MMCFs have the potential to be a more sustainable material, but this is strongly dependent on eliminating deforestation and reducing harmful chemicals from the supply chain—or at the very least managing them safely. And technically, MMCFs are biodegradable, but the application of dyes, finishes, and treatments could affect the fibre’s biodegradability, not to mention that they could leach chemicals into the environment as they break down, so it’s important to check for certifications of biodegradability before disposing of products or materials.

The sector is also heavily reliant on virgin raw materials in the form of trees, but using feedstocks derived from waste materials such as recycled textiles could help to lessen its impact. At the moment though, uptake on MMCFs derived from recycled feedstocks is low—they represented just 0.5% of global fibre market share in 2021, according to Textile Exchange.

Is Lyocell a lower-impact option?

The process for most MMCFs is typically very chemical-intensive and often results in their release into the environment, and in them causing harm to those through the supply chain. But the manufacture of Lyocell fibres uses the NMMO solvent process instead—it means that the chemical N-Methylmorpholine N-Oxide is more easily recoverable than other types, and, combined with a closed-loop system, results in almost no solvent being dumped into the environment as it continues to be reused. One of the most prominent Lyocell manufacturers, Lenzing AG, says the solvent recovery rate for its TENCEL Lyocell is 99%, and it also recycles the process water. So while this is certainly an improvement on other MMCF chemical processes, it’s important to keep in mind that the process is still energy-intensive and could still contribute to deforestation—though TENCEL Lyocell is made using wood from certified sources.

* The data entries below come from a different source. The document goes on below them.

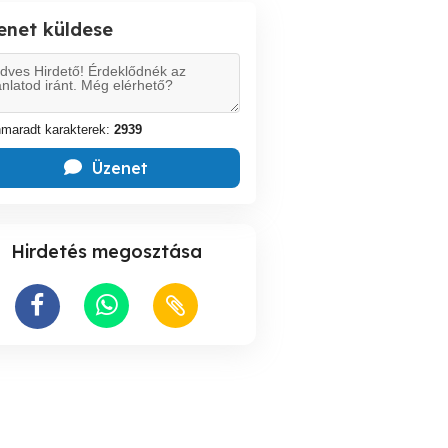
enet küldese
maradt karakterek:
2939
Üzenet
Hirdetés megosztása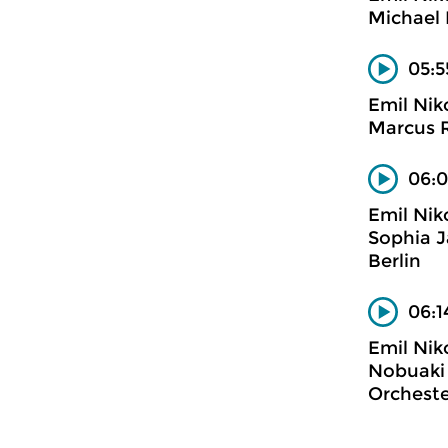
Michael 
05:5
Emil Nik
Marcus R
06:0
Emil Nik
Sophia J
Berlin
06:1
Emil Nik
Nobuaki 
Orcheste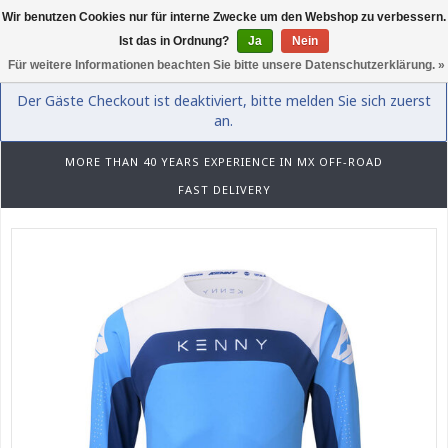
Wir benutzen Cookies nur für interne Zwecke um den Webshop zu verbessern.
0
Ist das in Ordnung?
Ja
Nein
Für weitere Informationen beachten Sie bitte unsere Datenschutzerklärung. »
Der Gäste Checkout ist deaktiviert, bitte melden Sie sich zuerst
an.
MORE THAN 40 YEARS EXPERIENCE IN MX OFF-ROAD
FAST DELIVERY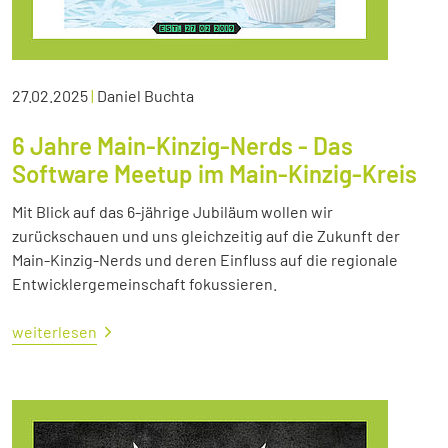
27.02.2025
|
Daniel Buchta
6 Jahre Main-Kinzig-Nerds - Das
Software Meetup im Main-Kinzig-Kreis
Mit Blick auf das 6-jährige Jubiläum wollen wir
zurückschauen und uns gleichzeitig auf die Zukunft der
Main-Kinzig-Nerds und deren Einfluss auf die regionale
Entwicklergemeinschaft fokussieren.
weiterlesen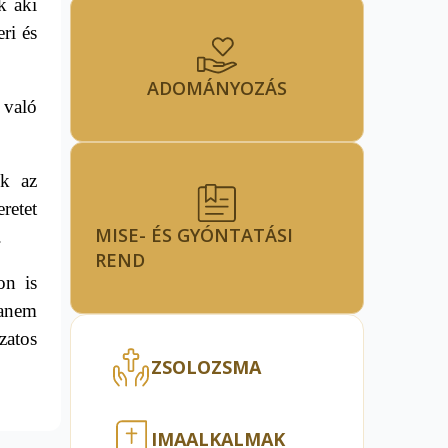
k aki
ri és
ADOMÁNYOZÁS
 való
nk az
retet
MISE- ÉS GYÓNTATÁSI
.
REND
on is
hanem
zatos
ZSOLOZSMA
IMAALKALMAK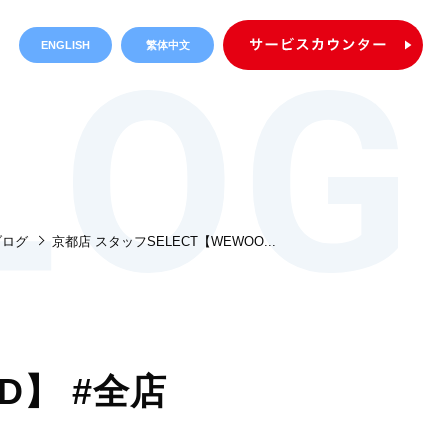
ENGLISH
繁体中文
ブログ
京都店 スタッフSELECT【WEWOO...
D】 #全店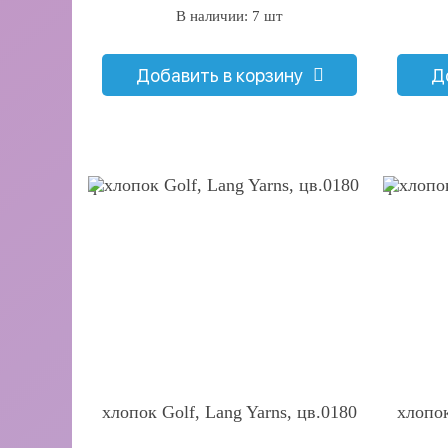
В наличии: 7 шт
Добавить в корзину
Д
q
q
хлопок Golf, Lang Yarns, цв.0180
хлопок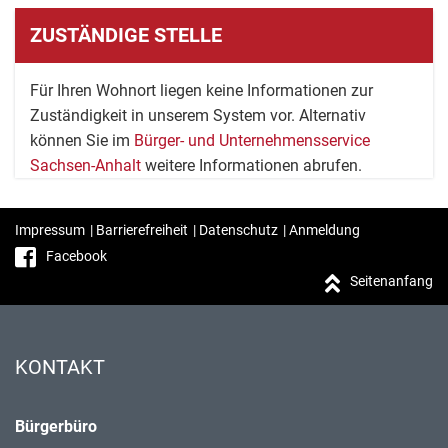
ZUSTÄNDIGE STELLE
Für Ihren Wohnort liegen keine Informationen zur
Zuständigkeit in unserem System vor. Alternativ
können Sie im
Bürger- und Unternehmensservice
Sachsen-Anhalt
weitere Informationen abrufen.
Impressum
|
Barrierefreiheit
|
Datenschutz
|
Anmeldung
Facebook
Seitenanfang
KONTAKT
Bürgerbüro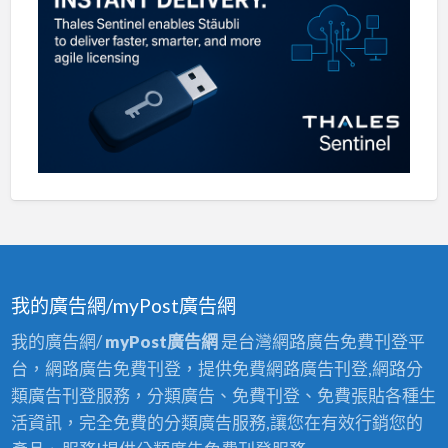
我的廣告網/myPost廣告網
我的廣告網/
myPost廣告網
是台灣網路廣告免費刊登平
台，網路廣告免費刊登，提供免費網路廣告刊登,網路分
類廣告刊登服務，分類廣告、免費刊登、免費張貼各種生
活資訊，完全免費的分類廣告服務,讓您在有效行銷您的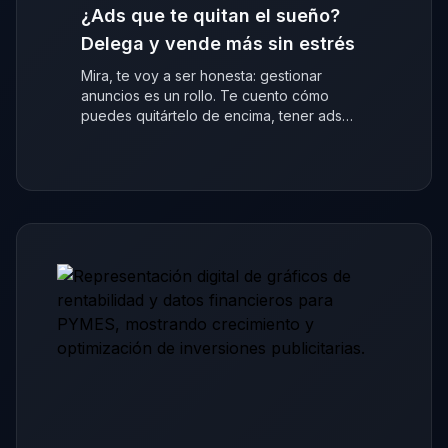
¿Ads que te quitan el sueño?
Delega y vende más sin estrés
Mira, te voy a ser honesta: gestionar
anuncios es un rollo. Te cuento cómo
puedes quitártelo de encima, tener ads
que venden y centrarte en tu negocio.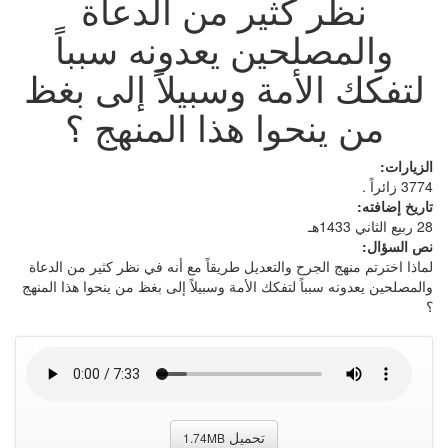
نظر كثير من الدعاة
والمصلحين يعدونه سبباً
لتفكك الأمة وسبيلاً إلى بغظ
من ينحوا هذا المنهج ؟
الزيارات:
3774 زائراً .
تاريخ إضافته:
28 ربيع الثاني 1433هـ
نص السؤال:
لماذا اخترتم منهج الجرح والتعديل طريقاً مع أنه في نظر كثير من الدعاة
والمصلحين يعدونه سبباً لتفكك الأمة وسبيلاً إلى بغظ من ينحوا هذا المنهج
؟
تحميل
1.74MB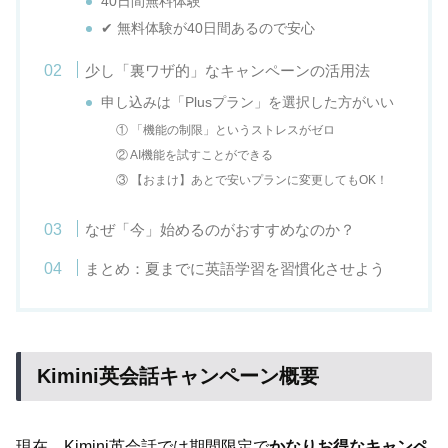
40日間無料体験
✔ 無料体験が40日間あるので安心
少し「裏ワザ的」なキャンペーンの活用法
申し込みは「Plusプラン」を選択した方がいい
① 「機能の制限」というストレスがゼロ
② AI機能を試すことができる
③ 【おまけ】あとで安いプランに変更してもOK！
なぜ「今」始めるのがおすすめなのか？
まとめ：夏までに英語学習を習慣化させよう
Kimini英会話キャンペーン概要
現在、Kimini英会話では期間限定で
かなりお得なキャンペ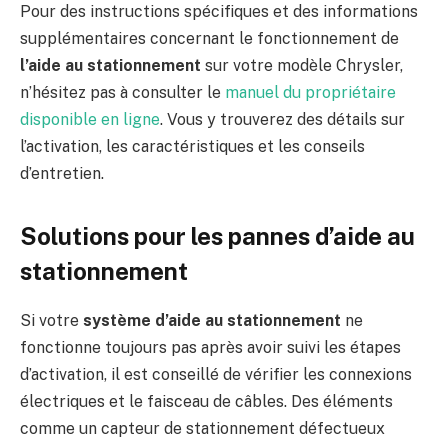
Pour des instructions spécifiques et des informations
supplémentaires concernant le fonctionnement de
l’aide au stationnement
sur votre modèle Chrysler,
n’hésitez pas à consulter le
manuel du propriétaire
disponible en ligne
. Vous y trouverez des détails sur
l’activation, les caractéristiques et les conseils
d’entretien.
Solutions pour les pannes d’aide au
stationnement
Si votre
système d’aide au stationnement
ne
fonctionne toujours pas après avoir suivi les étapes
d’activation, il est conseillé de vérifier les connexions
électriques et le faisceau de câbles. Des éléments
comme un capteur de stationnement défectueux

TENCEL has also developed Lyocell with REFIBRA, which uses a feedstock made partly from dissolving wood pulp from trees, and partly cellulose from textile waste. The company explains: “The fibres contain a minimum of 30% recycled material, which is sourced from pre- and post-consumer waste. These cotton scraps could have otherwise entered landfills or been incinerated.”

Above all, it’s important to remember that materials and fibres in fashion are a complex issue, and every single material on the market today has some sort of trade-off and impact on the planet, so a mixture of preferred—or lower-impact—materials is needed going forward. If you’re interested in learning more about lower-impact materials, our ultimate clothing material guide is essential reading, and we’ve also got explainers on specific MMCFs, including viscose, modal, Lyocell, cupro, and bamboo.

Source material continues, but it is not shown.